### WHAT TO WORK ON
All of the data below is to be copied again without changes.

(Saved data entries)
################
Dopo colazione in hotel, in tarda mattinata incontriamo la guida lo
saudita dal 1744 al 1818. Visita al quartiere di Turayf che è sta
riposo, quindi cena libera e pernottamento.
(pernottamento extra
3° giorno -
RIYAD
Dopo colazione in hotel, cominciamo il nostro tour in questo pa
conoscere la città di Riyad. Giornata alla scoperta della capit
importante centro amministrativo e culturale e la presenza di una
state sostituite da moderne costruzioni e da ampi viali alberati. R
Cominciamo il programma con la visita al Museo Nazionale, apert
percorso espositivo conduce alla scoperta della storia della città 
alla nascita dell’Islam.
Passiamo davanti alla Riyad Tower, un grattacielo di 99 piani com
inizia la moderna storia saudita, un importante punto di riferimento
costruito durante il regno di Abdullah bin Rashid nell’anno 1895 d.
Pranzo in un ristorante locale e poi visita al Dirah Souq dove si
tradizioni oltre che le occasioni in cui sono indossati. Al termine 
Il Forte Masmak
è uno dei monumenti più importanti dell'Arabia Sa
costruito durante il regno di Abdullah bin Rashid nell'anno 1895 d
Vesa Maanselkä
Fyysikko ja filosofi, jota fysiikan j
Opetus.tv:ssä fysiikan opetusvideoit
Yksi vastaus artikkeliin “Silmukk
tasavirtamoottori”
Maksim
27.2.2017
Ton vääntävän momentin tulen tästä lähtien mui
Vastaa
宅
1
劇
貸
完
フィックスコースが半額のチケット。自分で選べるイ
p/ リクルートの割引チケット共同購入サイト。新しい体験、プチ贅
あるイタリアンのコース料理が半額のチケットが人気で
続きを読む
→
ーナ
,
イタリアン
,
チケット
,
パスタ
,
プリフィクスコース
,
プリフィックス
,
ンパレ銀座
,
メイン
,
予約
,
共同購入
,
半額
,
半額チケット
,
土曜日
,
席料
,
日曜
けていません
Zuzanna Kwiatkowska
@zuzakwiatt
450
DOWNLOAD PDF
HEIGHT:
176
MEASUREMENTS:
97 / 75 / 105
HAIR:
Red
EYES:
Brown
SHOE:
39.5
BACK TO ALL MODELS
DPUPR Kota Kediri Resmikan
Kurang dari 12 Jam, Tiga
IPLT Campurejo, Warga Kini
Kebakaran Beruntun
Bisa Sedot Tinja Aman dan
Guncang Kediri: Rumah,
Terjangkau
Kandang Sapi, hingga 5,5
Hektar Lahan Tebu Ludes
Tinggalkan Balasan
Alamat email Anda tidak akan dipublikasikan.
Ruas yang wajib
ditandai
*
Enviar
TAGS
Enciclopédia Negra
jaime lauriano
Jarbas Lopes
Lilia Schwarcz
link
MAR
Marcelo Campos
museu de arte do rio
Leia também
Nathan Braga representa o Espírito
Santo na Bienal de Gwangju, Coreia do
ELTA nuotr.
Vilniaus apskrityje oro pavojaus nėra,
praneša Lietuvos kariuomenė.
################
### EXPECTED ANSWER
Dopo colazione in hotel, in tarda mattinata incontriamo la guida lo
saudita dal 1744 al 1818. Visita al quartiere di Turayf che è sta
riposo, quindi cena libera e pernottamento.
(pernottamento extra
3° giorno -
RIYAD
Dopo colazione in hotel, cominciamo il nostro tour in questo pa
conoscere la città di Riyad. Giornata alla scoperta della capit
importante centro amministrativo e culturale e la presenza di una
state sostituite da moderne costruzioni e da ampi viali alberati. R
Cominciamo il programma con la visita al Museo Nazionale, apert
percorso espositivo conduce alla scoperta della storia della città 
alla nascita dell’Islam.
Passiamo davanti alla Riyad Tower, un grattacielo di 99 piani com
inizia la moderna storia saudita, un importante punto di riferimento
costruito durante il regno di Abdullah bin Rashid nell’anno 1895 d.
Pranzo in un ristorante locale e poi visita al Dirah Souq dove si
tradizioni oltre che le occasioni in cui sono indossati. Al termine 
Il Forte Masmak
è uno dei monumenti più importanti dell'Arabia Sa
costruito durante il regno di Abdullah bin Rashid nell'anno 1895 d
Vesa Maanselkä
Fyysikko ja filosofi, jota fysiikan j
Opetus.tv:ssä fysiikan opetusvideoit
Yksi vastaus artikkeliin “Silmukk
tasavirtamoottori”
Maksim
27.2.2017
Ton vääntävän momentin tulen tästä lähtien mui
Vastaa
宅
1
劇
貸
完
フィックスコースが半額のチケット。自分で選べるイ
p/ リクルートの割引チケット共同購入サイト。新しい体験、プチ贅
あるイタリアンのコース料理が半額のチケットが人気で
続きを読む
→
ーナ
,
イタリアン
,
チケット
,
パスタ
,
プリフィクスコース
,
プリフィックス
,
ンパレ銀座
,
メイン
,
予約
,
共同購入
,
半額
,
半額チケット
,
土曜日
,
席料
,
日曜
けていません
Zuzanna Kwiatkowska
@zuzakwiatt
450
DOWNLOAD PDF
HEIGHT:
176
MEASUREMENTS:
97 / 75 / 105
HAIR:
Red
EYES:
Brown
SHOE:
39.5
BACK TO ALL MODELS
DPUPR Kota Kediri Resmikan
Kurang dari 12 Jam, Tiga
IPLT Campurejo, Warga Kini
Kebakaran Beruntun
Bisa Sedot Tinja Aman dan
Guncang Kediri: Rumah,
Terjangkau
Kandang Sapi, hingga 5,5
Hektar Lahan Tebu Ludes
Tinggalkan Balasan
Alamat email Anda tidak akan dipublikasikan.
Ruas yang wajib
ditandai
*
Enviar
TAGS
Enciclopédia Negra
jaime lauriano
Jarbas Lopes
Lilia Schwarcz
link
MAR
Marcelo Campos
museu de arte do rio
Leia também
Nathan Braga representa o Espírito
Santo na Bienal de Gwangju, Coreia do
ELTA nuotr.
Vilniaus apskrityje oro pavojaus nėra,
praneša Lietuvos kariuomenė.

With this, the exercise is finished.